(USNewsBreak.com) – With concern about mainstream media bias at an all-time high, it’s becoming increasingly difficult to determine what news sources to trust. Fortunately, a group of California State University librarians developed a system known as CRAAP for determining the reliability of the information. Initially designed for librarians and scholars, the system is straightforward and simple to use.
Its five components are Currency, Relevance, Authority, Accuracy, and Purpose. Each provides some basic questions to ask yourself to help you identify false or unreliable information.
The first thing you want to check out is the timeliness of the information. When was the article published or posted online? Was it updated, and if so, how recently?
Does the news story relate directly to your topic of interest? Is the article consistent with other data or articles you have read? Who is the intended audience for the information?

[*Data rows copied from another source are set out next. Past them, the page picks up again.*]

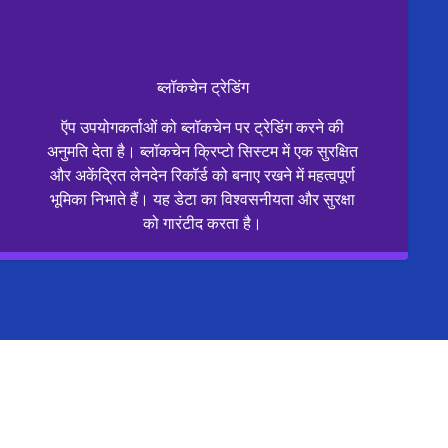
ब्लॉकचेन ट्रेडिंग
ऍप उपयोगकर्ताओं को ब्लॉकचेन पर ट्रेडिंग करने की
अनुमति देता है। ब्लॉकचेन क्रिप्टो सिस्टम में एक सुरक्षित
और अकेंद्रित लेनदेन रिकॉर्ड को बनाए रखने में महत्वपूर्ण
भूमिका निभाते हैं। यह डेटा का विश्वसनीयता और सुरक्षा
को गारंटीद करता है।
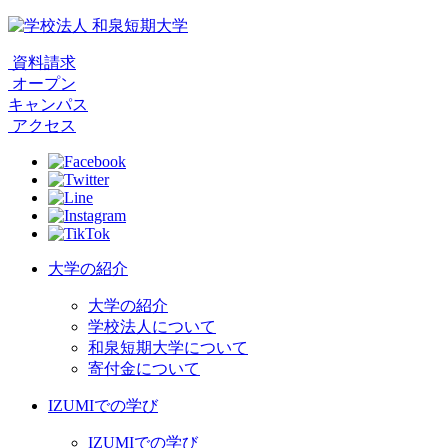
資料請求
オープン
キャンパス
アクセス
大学の紹介
大学の紹介
学校法人について
和泉短期大学について
寄付金について
IZUMIでの学び
IZUMIでの学び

Who is the author, or what is the source, of the article? Is it a well-respected website, news organization, or educational institution? Is the author(s) or institution an expert in the relevant field? Do they have any credentials, professional affiliations, licenses, or degrees?
Where did the information originate? Is the news story supported by evidence? If it’s a scholarly article, has it been peer-reviewed or supported by any other sources? Do the overall language and tone sound objective, or do they sound opinion-based? Are there any obvious spelling or grammar errors in the piece?
What is the stated purpose of the article? Is it to entertain, inform, sell something, or persuade you to agree with it? Is it listed as a news article or an op-ed piece? Does it include any cultural, ideological, religious, or personal biases?
Determining the accuracy of news stories might appear daunting at first. However, using the suggestions discussed above should provide a good starting point for filtering out bad information. Additionally, taking your time and applying a little common sense helps too.